We, and the precious living Earth, are not going to be saved from our folly from the outside--whether the outside influence is motivated for good or ill. I am convinced this is so, because life is about learning and becoming more conscious. Our problems goad us forward, forcing us to move beyond comfort, beyond the self. At the same time we are being driven from behind, we are being pulled forward by that which we love--drawn to preserve the natural beauty, the wondrous variety of creatures, a future for our children.

It is in the struggle to save the things we love that we become. It is not easy--it cannot be easy because it is not the easy things that make us strong. Humans are forged in fire--remember our origin in the cosmic fireball. We are designed to care deeply and to undertake amazing things out of this caring. When we are on the right track, we will receive help and inspiration from the Universe--grace, as some people say.

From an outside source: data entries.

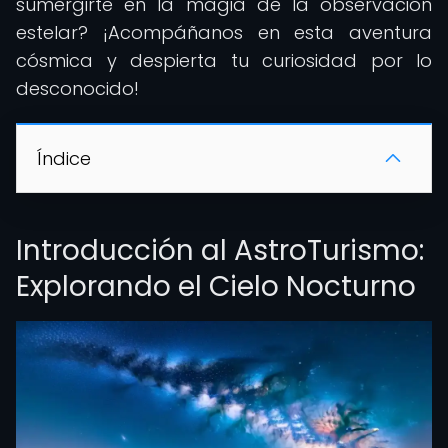
sumergirte en la magia de la observación
estelar? ¡Acompáñanos en esta aventura
cósmica y despierta tu curiosidad por lo
desconocido!
Índice
Introducción al AstroTurismo:
Explorando el Cielo Nocturno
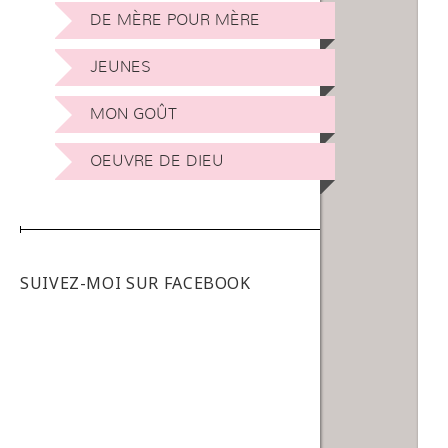
DE MÈRE POUR MÈRE
JEUNES
MON GOÛT
OEUVRE DE DIEU
SUIVEZ-MOI SUR FACEBOOK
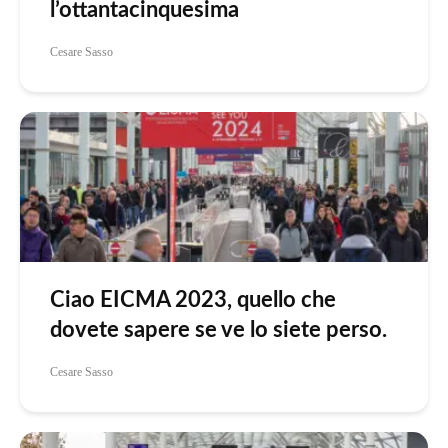
l’ottantacinquesima
Cesare Sasso
Ciao EICMA 2023, quello che
dovete sapere se ve lo siete perso.
Cesare Sasso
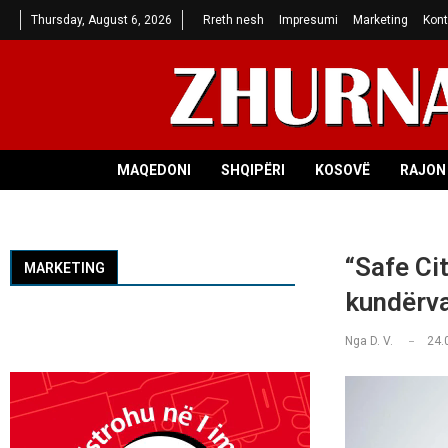
Thursday, August 6, 2026
Rreth nesh
Impresumi
Marketing
Kont
MAQEDONI
SHQIPËRI
KOSOVË
RAJON 
“Safe Cit
MARKETING
kundërvaj
Nga
D. V.
24.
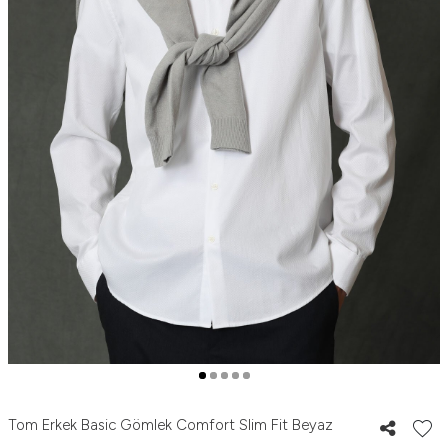
Tom Erkek Basic Gömlek Comfort Slim Fit Beyaz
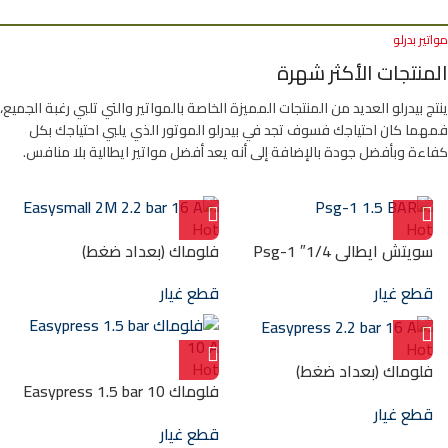
مواتير بدرلو
المنتجات الأكثر شهرة
ينتج بيدرلو العديد من المنتجات المميزة الخاصة بالمواتير والتي تلبي رغبة الجميع،
فمهما كان احتياجك فسوف تجد في بيدرلو الموتور الذي يلبي احتياجك بكل
كفاءة وبأفضل جودة بالإضافة إلى أنه يعد أفضل مواتير ايطالية بلا منافس.
Hot
Hot
سويتش ايطالي 1/4″ Psg-1
فلوماك (بعداد ضغط)
Easysmall 2M 2.2 bar 16 A
1.5 BAR
قطع غيار
قطع غيار
Hot
Hot
فلوماك (بعداد ضغط)
فلوماك Easypress 1.5 bar 10
Easypress 2.2 bar 16 A
A
قطع غيار
قطع غيار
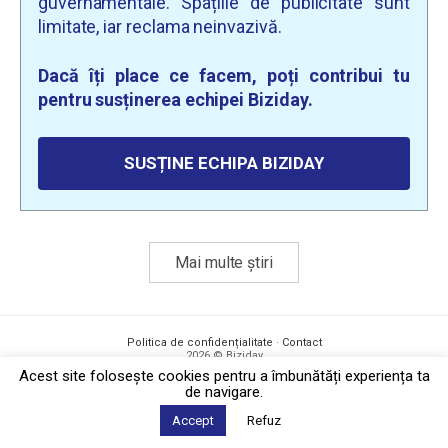
guvernamentale. Spațiile de publicitate sunt
limitate, iar reclama neinvazivă.
Dacă îți place ce facem, poți contribui tu
pentru susținerea echipei Biziday.
SUSȚINE ECHIPA BIZIDAY
Mai multe știri
Politica de confidențialitate
·
Contact
2026 © Biziday
Acest site foloseşte cookies pentru a îmbunătăți experiența ta
de navigare.
Accept
Refuz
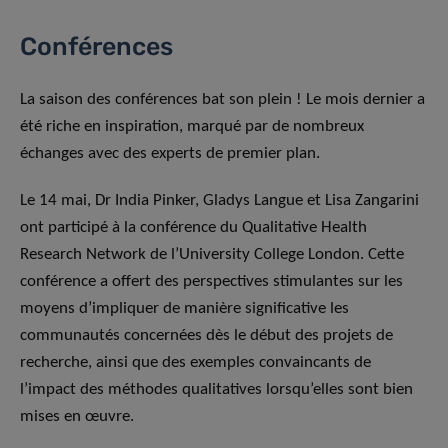
Conférences
La saison des conférences bat son plein ! Le mois dernier a
été riche en inspiration, marqué par de nombreux
échanges avec des experts de premier plan.
Le 14 mai, Dr India Pinker, Gladys Langue et Lisa Zangarini
ont participé à la conférence du Qualitative Health
Research Network de l’University College London. Cette
conférence a offert des perspectives stimulantes sur les
moyens d’impliquer de manière significative les
communautés concernées dès le début des projets de
recherche, ainsi que des exemples convaincants de
l’impact des méthodes qualitatives lorsqu’elles sont bien
mises en œuvre.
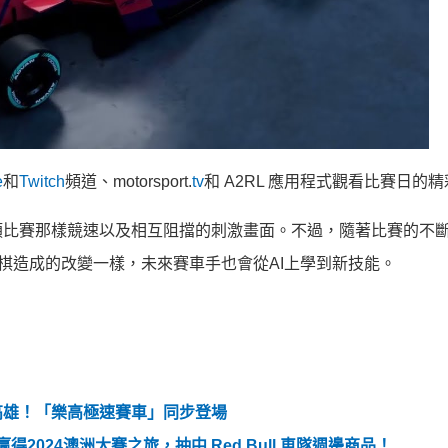
e
和
Twitch
頻道、motorsport.
tv
和 A2RL 應用程式觀看比賽日的
類比賽那樣競速以及相互阻擋的刺激畫面。不過，隨著比賽的不
對圍棋造成的改變一樣，未來賽車手也會從AI上學到新技能。
型登陸高雄！「樂高極速賽車」同步登場
贏得2024澳洲大賽之旅，抽中 Red Bull 車隊週邊商品！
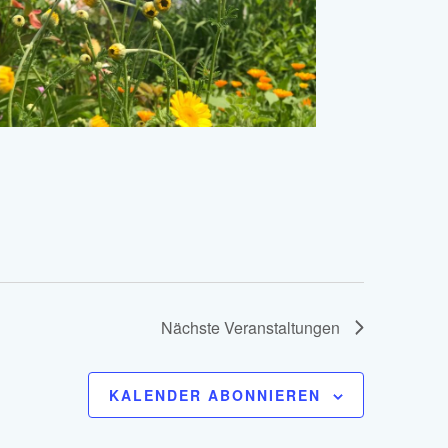
Nächste
Veranstaltungen
KALENDER ABONNIEREN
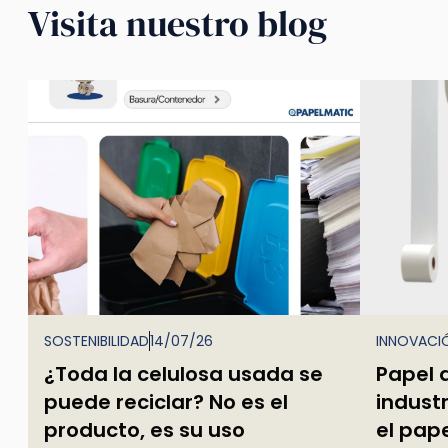
Visita nuestro blog
SOSTENIBILIDAD
14/07/26
INNOVACI
¿Toda la celulosa usada se
Papel 
puede reciclar? No es el
industr
producto, es su uso
el pape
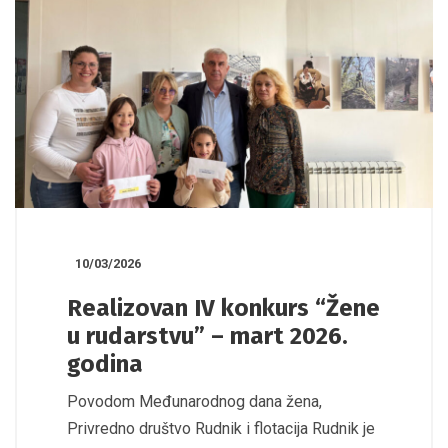
10/03/2026
Realizovan IV konkurs “Žene
u rudarstvu” – mart 2026.
godina
Povodom Međunarodnog dana žena,
Privredno društvo Rudnik i flotacija Rudnik je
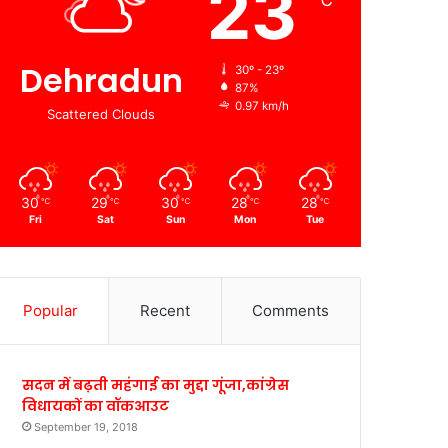
23
℃
Dehradun
30º - 23º
87%
0.97 km/h
Scattered Clouds
30
29
30
28
28
℃
℃
℃
℃
℃
Fri
Sat
Sun
Mon
Tue
Popular
Recent
Comments
सदन में बढ़ती महंगाई का मुद्दा गूंजा,कांग्रेस
विधायकों का वॉकआउट
September 19, 2018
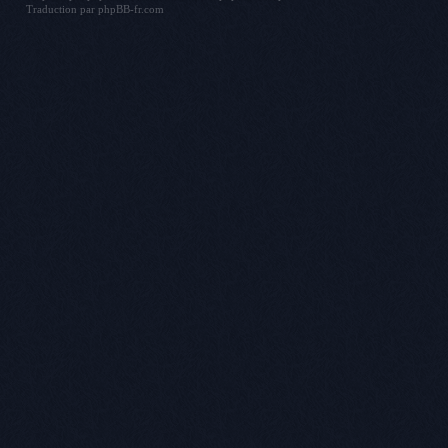
Traduction par
phpBB-fr.com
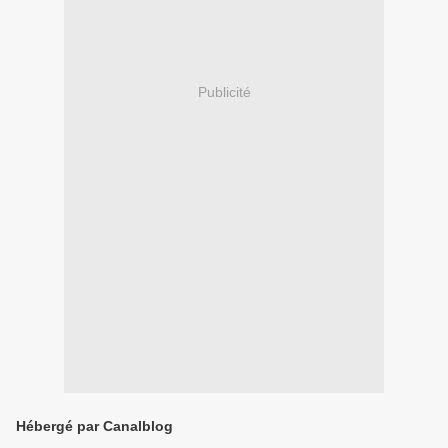
Publicité
Hébergé par Canalblog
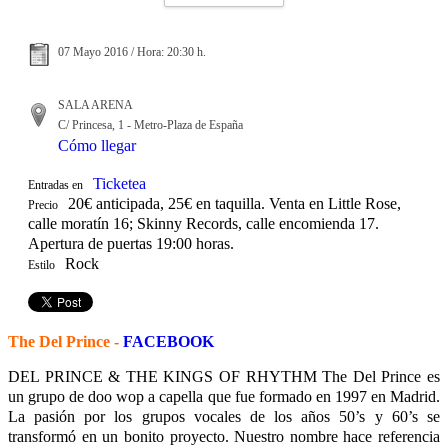
07 Mayo 2016 / Hora: 20:30 h.
SALA ARENA
C/ Princesa, 1 - Metro-Plaza de España
Cómo llegar
Ticketea
Entradas en
20€ anticipada, 25€ en taquilla. Venta en Little Rose,
Precio
calle moratín 16; Skinny Records, calle encomienda 17.
Apertura de puertas 19:00 horas.
Rock
Estilo
The Del Prince -
FACEBOOK
DEL PRINCE & THE KINGS OF RHYTHM The Del Prince es
un grupo de doo wop a capella que fue formado en 1997 en Madrid.
La pasión por los grupos vocales de los años 50’s y 60’s se
transformó en un bonito proyecto. Nuestro nombre hace referencia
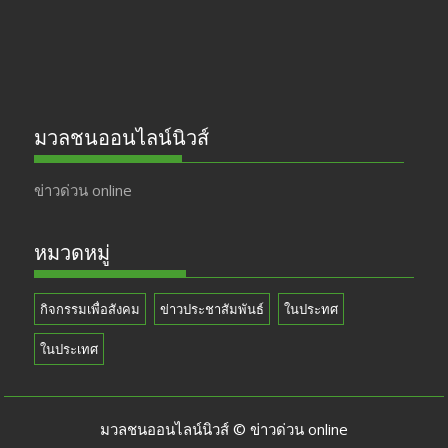
มวลชนออนไลน์นิวส์
ข่าวด่วน online
หมวดหมู่
กิจกรรมเพื่อสังคม
ข่าวประชาสัมพันธ์
ในประทศ
ในประเทศ
มวลชนออนไลน์นิวส์ © ข่าวด่วน online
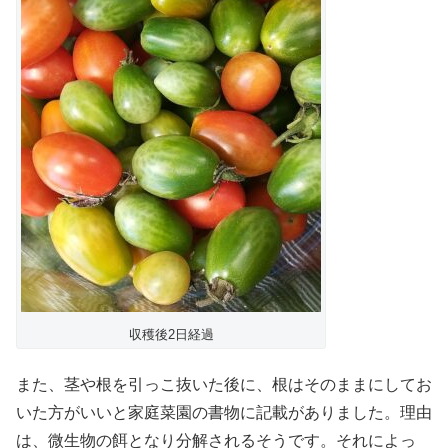
収穫後2日経過
また、茎や根を引っこ抜いた後に、根はそのままにしてお
いた方がいいと家庭菜園の書物に記載がありました。理由
は、微生物の餌となり分解されるそうです。それによっ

For me, the movie Phenomenon is one such source of inspiration. It is about the potential for love that resides in each one of us. It is about responsibility, creativity, and deep connection. It is about what happens to us when we are faced with the new and the strange--the fear, suspicion, impulse to exploit, as well as the love, understanding, and hope engendered.

For much of the movie, we think we are dealing with an alien visitation. In the end it turns out to be something much more than a mere visitation, yet truly inspiring in its reality. We are faced with an advanced human, a human using more than a tiny portion of the brain, and the possibilities are both thrilling and terrifying. To think that such potential resides in each one of us!

Quoting Marianne Williamson, in his 1994 Inaugural speech, Nelson Mandela said:

"Our deepest fear is not that we are inadequate. Our deepest fear is that we are powerful beyond measure. It is our light, not our darkness that most frightens us. We ask ourselves, who am I to be brilliant, gorgeous, talented and fabulous? Actually, who are you not to be?
Your playing small doesn't serve the world. There's nothing enlightened about shrinking so that other people won't feel insecure around you. We were born to make manifest the glory that is within us.
It's not just in some of us; it's in everyone. And as we let our own light shine, we unconsciously give other people permission to do the same. As we are liberated from our own fear, our presence automatically liberates others."
Science fiction allows us to think about the present reality. In stepping back and looking at ourselves through different eyes, we can see that we have the potential to become more than we thought possible from our limited viewpoint. Who are you not to be?

What can be imagined, can be embodied right here on Earth. As one Star Trek Captain commands: "Make it so!"